(Document layout detection data)
= Beginning of Section =
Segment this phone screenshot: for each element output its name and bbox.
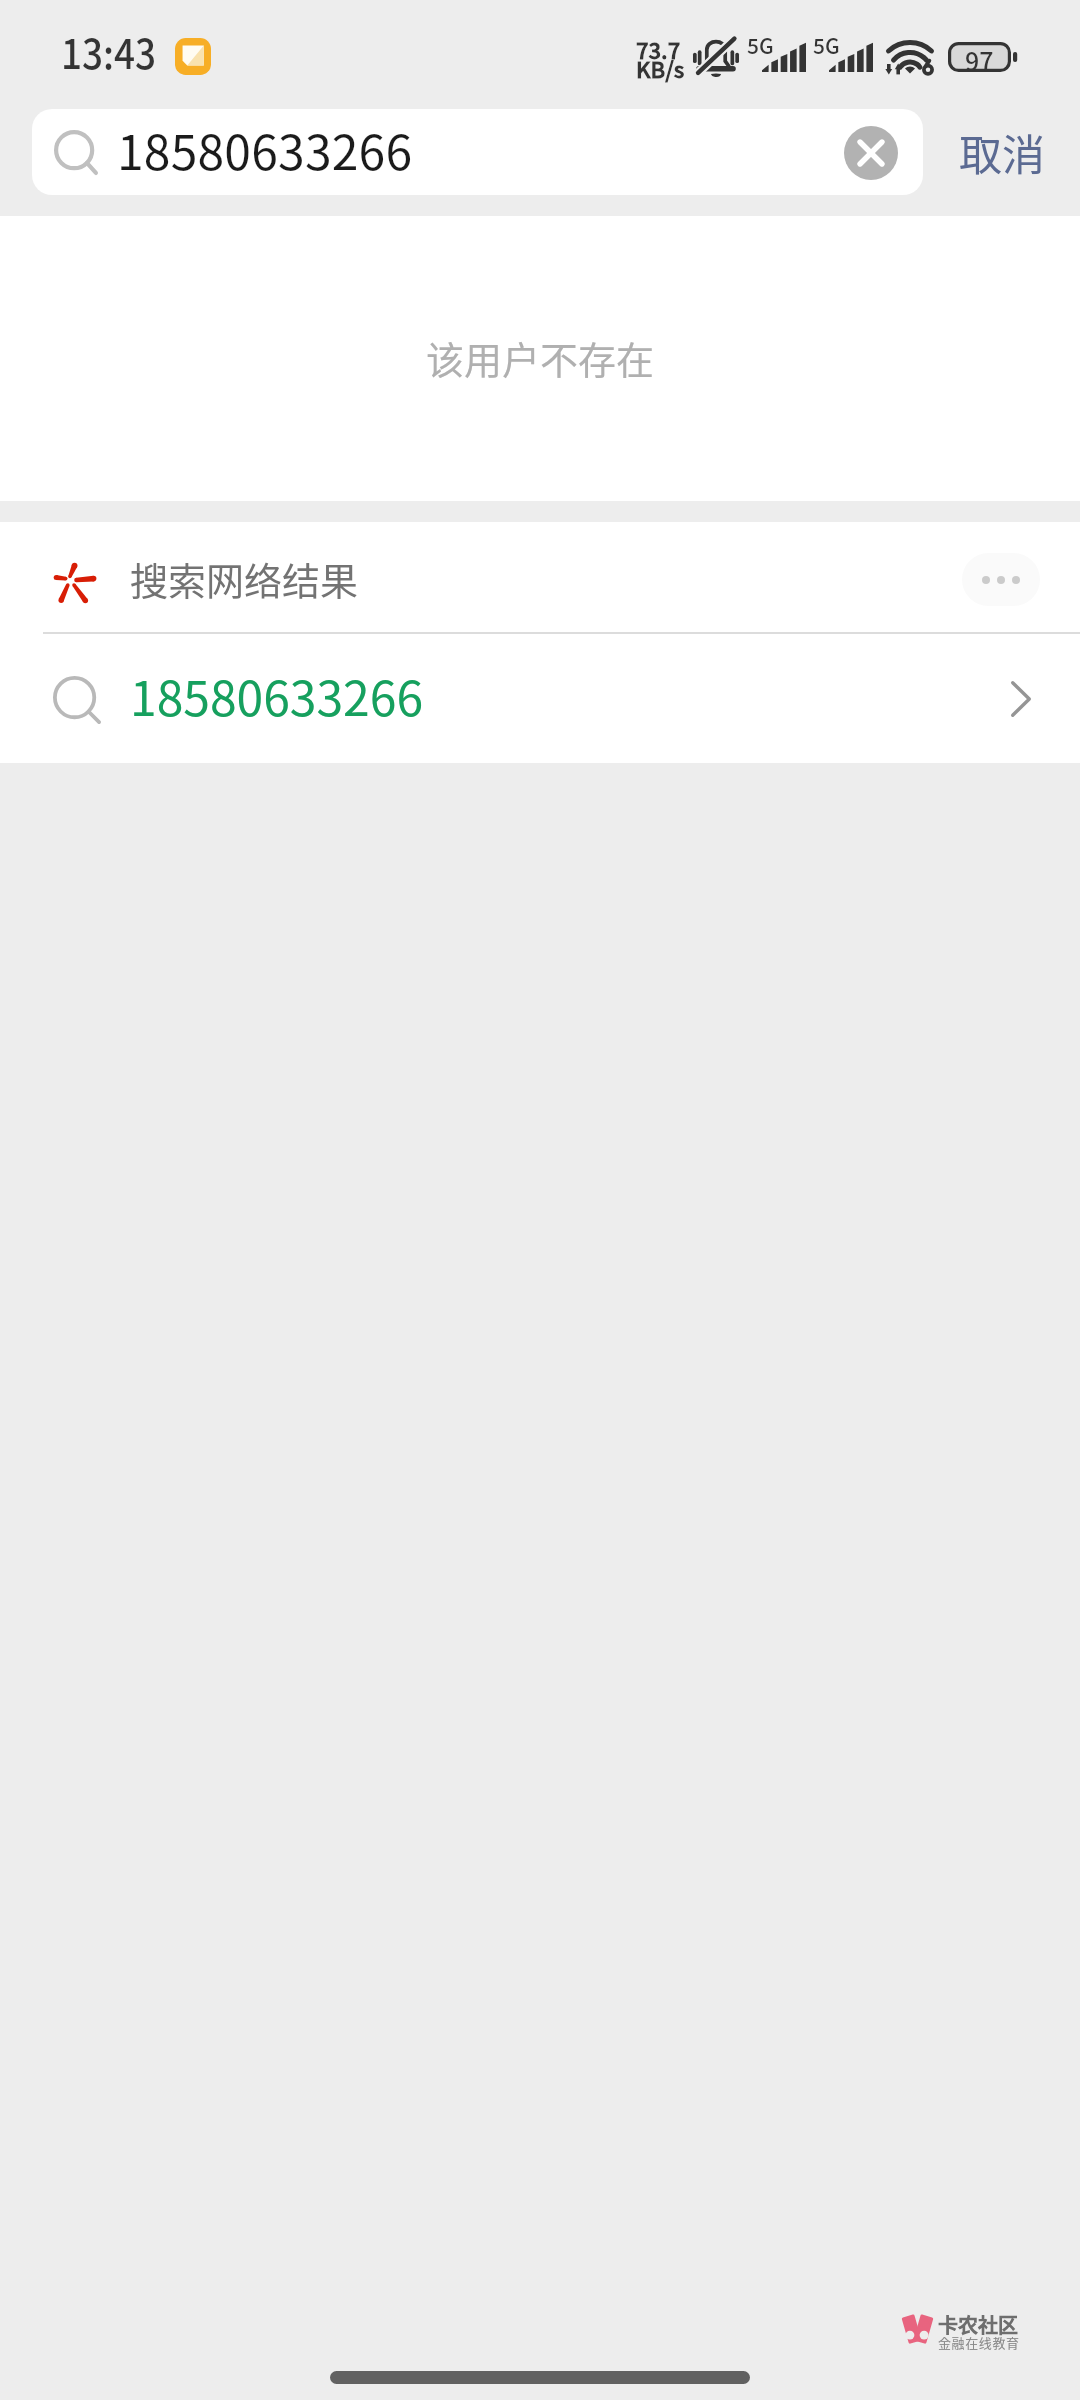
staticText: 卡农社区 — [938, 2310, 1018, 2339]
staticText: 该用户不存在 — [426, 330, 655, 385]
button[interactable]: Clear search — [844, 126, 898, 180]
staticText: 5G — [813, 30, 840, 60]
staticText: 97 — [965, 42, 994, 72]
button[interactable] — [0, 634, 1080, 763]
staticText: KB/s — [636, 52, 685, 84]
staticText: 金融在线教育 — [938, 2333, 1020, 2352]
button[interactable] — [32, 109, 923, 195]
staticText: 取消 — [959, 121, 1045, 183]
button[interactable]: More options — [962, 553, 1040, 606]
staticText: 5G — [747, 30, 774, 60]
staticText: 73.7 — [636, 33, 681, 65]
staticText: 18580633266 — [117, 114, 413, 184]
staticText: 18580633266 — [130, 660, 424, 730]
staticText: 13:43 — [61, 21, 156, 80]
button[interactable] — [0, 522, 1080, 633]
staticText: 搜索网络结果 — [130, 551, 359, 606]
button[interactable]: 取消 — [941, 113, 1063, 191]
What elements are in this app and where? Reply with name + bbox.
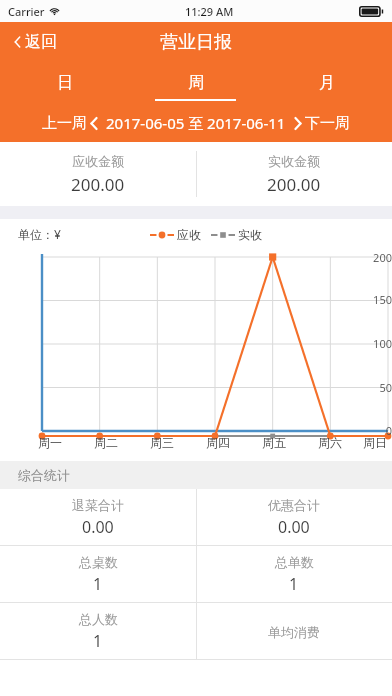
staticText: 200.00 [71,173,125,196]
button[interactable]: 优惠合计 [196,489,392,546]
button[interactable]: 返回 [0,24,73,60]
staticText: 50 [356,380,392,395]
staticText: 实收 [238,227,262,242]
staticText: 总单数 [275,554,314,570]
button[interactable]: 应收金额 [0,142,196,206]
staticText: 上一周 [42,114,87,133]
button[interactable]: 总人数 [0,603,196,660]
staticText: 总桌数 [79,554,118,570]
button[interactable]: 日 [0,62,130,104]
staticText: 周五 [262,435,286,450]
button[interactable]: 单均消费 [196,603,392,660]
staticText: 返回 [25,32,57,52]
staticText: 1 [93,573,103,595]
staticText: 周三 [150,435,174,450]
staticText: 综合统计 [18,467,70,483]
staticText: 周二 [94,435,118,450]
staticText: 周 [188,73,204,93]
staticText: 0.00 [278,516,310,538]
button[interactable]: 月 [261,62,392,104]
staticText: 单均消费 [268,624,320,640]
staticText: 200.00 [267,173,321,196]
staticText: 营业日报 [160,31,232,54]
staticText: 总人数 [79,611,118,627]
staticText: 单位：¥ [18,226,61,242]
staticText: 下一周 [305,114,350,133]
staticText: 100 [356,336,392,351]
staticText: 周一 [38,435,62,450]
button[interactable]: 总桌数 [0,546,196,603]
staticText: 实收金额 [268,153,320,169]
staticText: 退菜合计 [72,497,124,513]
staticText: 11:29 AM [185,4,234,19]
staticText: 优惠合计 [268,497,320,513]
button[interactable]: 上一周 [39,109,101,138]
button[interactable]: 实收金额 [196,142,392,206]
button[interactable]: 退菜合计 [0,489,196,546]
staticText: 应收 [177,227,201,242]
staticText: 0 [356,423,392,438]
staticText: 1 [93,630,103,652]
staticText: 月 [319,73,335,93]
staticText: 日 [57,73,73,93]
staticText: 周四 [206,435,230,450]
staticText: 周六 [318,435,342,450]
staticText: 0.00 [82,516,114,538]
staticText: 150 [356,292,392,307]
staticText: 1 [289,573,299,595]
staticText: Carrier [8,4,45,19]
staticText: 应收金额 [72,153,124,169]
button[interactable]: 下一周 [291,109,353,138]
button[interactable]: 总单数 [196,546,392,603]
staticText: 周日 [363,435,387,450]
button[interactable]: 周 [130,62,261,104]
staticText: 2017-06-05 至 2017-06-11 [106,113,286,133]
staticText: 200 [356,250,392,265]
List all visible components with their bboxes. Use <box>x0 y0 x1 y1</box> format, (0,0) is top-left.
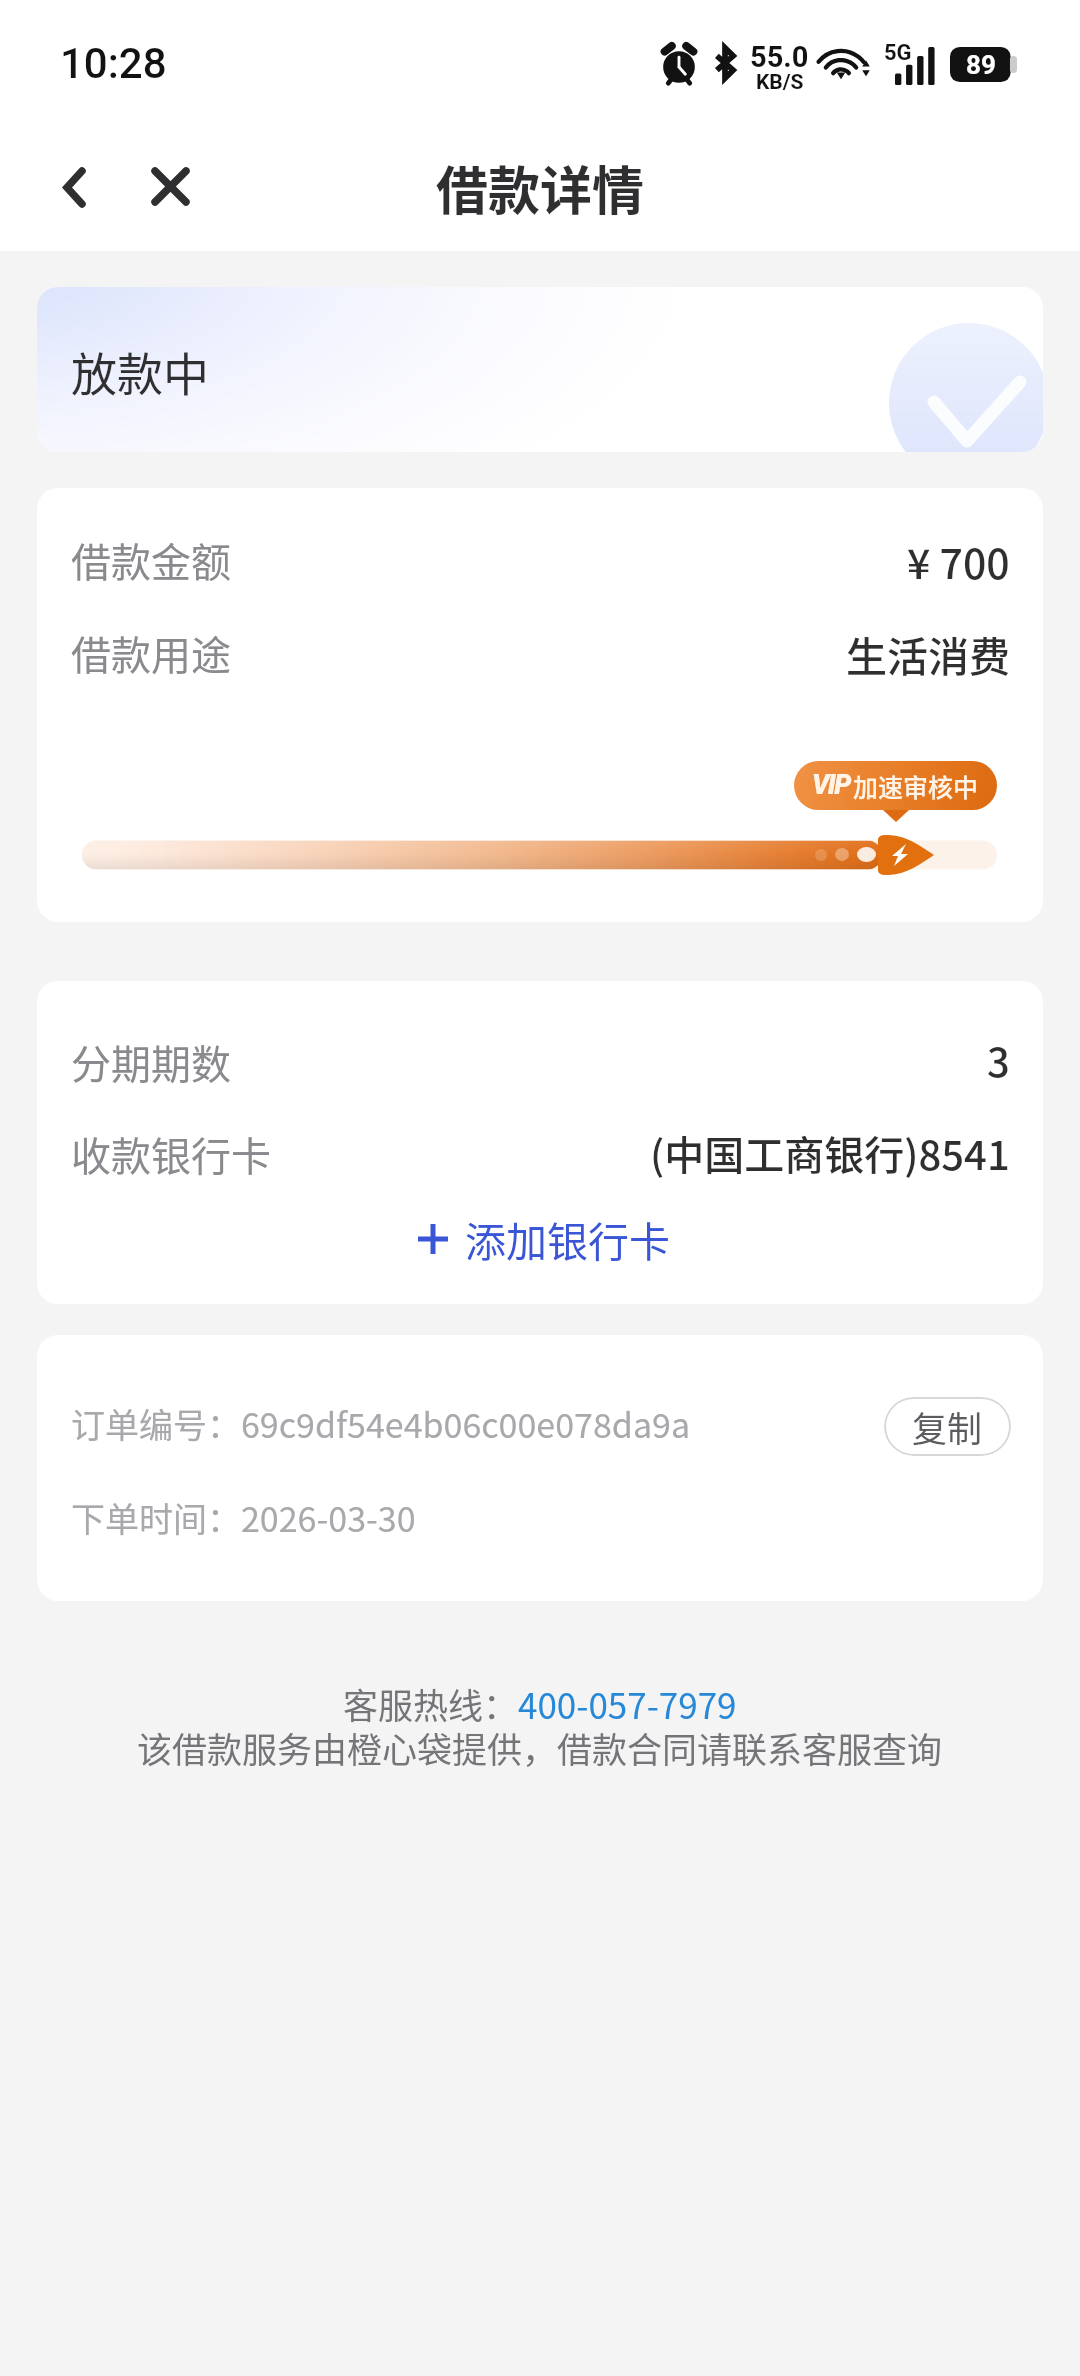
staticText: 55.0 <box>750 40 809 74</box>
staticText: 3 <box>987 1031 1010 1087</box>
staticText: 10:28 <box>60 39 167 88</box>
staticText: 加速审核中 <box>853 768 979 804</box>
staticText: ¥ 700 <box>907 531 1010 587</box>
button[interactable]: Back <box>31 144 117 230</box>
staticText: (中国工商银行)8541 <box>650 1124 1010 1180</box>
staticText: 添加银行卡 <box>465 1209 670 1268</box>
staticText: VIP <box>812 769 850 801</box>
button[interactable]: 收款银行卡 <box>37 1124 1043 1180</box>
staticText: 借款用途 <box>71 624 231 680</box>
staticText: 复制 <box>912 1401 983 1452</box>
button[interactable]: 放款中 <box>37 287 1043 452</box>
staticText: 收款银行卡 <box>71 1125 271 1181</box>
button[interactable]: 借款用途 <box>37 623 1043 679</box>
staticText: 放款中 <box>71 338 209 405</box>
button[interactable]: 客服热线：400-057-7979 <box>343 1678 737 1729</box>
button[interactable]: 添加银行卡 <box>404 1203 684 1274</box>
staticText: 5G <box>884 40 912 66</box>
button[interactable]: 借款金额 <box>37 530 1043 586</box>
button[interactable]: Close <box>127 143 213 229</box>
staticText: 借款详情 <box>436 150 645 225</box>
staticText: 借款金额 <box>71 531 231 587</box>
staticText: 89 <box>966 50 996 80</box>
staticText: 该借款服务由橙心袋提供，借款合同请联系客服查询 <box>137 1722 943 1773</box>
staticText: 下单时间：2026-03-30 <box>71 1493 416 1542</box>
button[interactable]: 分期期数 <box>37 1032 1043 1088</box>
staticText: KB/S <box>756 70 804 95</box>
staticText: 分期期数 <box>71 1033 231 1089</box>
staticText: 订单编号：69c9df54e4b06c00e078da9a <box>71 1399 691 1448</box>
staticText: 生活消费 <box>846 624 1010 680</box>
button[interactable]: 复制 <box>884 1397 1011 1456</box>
= End of Section =
Every line in the records above with the string "借款用途" in it should be shown.

(Final answer)
staticText: 借款用途 <box>71 624 231 680</box>
button[interactable]: 借款用途 <box>37 623 1043 679</box>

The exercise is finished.